From minor hockey into major junior with the Soo Greyhounds in Sault Ste. Marie for one season, then turning pro at age 17 with the Indianapolis Racers of the World Hockey Association and into the NHL with the Oilers, Gretzky's ride was a rocket ship to the stars.

In "The Soo" he would first pull on No. 99, his preferred No. 9 already being worn by a veteran teammate. Coach Murray "Muzz" MacPherson suggested not just one 9 on his back, but two. Gretzky agreed, after some reluctance, and he wore No. 99 with such distinction in the NHL that it would be retired League-wide at the 50th All-Star Game on Feb. 6, 2000.

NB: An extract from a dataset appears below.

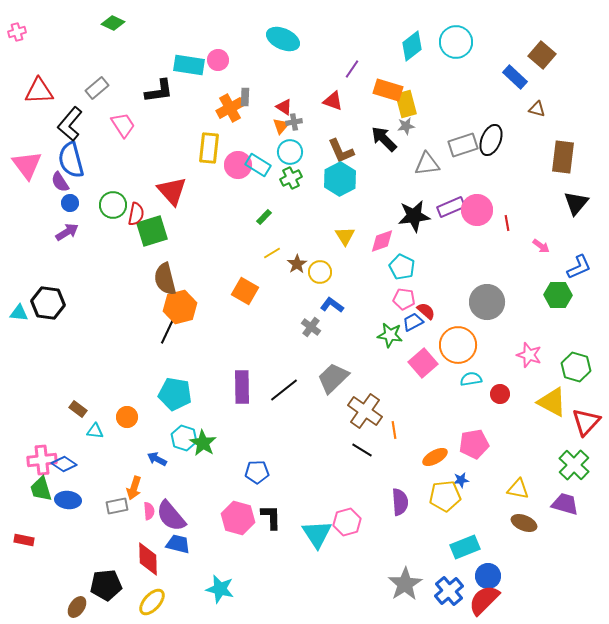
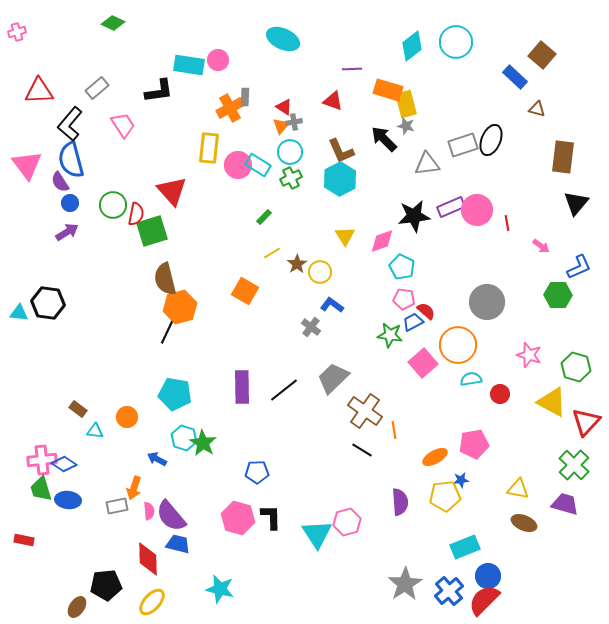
purple line at (352, 69): rotated 54 degrees clockwise
gray star at (406, 126): rotated 24 degrees clockwise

Gretzky's path to his 1999 Hockey Hall of Fame induction was paved with one incredible achievement after another. Between 1981-82 and 1986-87, he averaged 203.2 points per season, prompting Sports Illustrated writer E.M. Swift to ask, "What was he doing? Bowling?"

In nine NHL seasons with the Oilers, Gretzky scored 583 goals and assisted on 1,086 more, boasting an incredible rating of plus-551.

Destroying the 50-in-50 record was a thing of wonder; he combined for nine goals at the Los Angeles Kings and at home against the Philadelphia Flyers in Games 38 and 39 to hit the mark in 11 fewer games than it took "The Rocket" or Bossy.

And then, on Aug. 9, 1988, with the Oilers just having swept the Boston Bruins that spring for their fourth Stanley Cup title in five seasons and Gretzky having won the Conn Smythe with 43 points in 19 games, the NHL landscape changed forever with the most stunning trade in League history.

The Oilers sent Gretzky to the Kings with Marty McSorley and Mike Krushelnyski for Martin Gelinas, Jimmy Carson, three first-round draft picks and $15 million in cash.

Gretzky, having wed actress Janet Jones 24 days earlier in what was Edmonton's grandest society wedding ever, wept at the news conference announcing the transaction. But the trade wasn't a shock to him; once it had become inevitable, he had a large say in the mechanics of the deal.

All of Canada had an anxiety attack. In Los Angeles, meanwhile, Kings owner Bruce McNall now had the superstar who would make his team the hottest ticket in town, a player who ultimately would help not just the Kings but give hockey a badly needed breath of life throughout California and in many parts of the United States, and give the NHL instant credibility in markets where the game wasn't on the radar.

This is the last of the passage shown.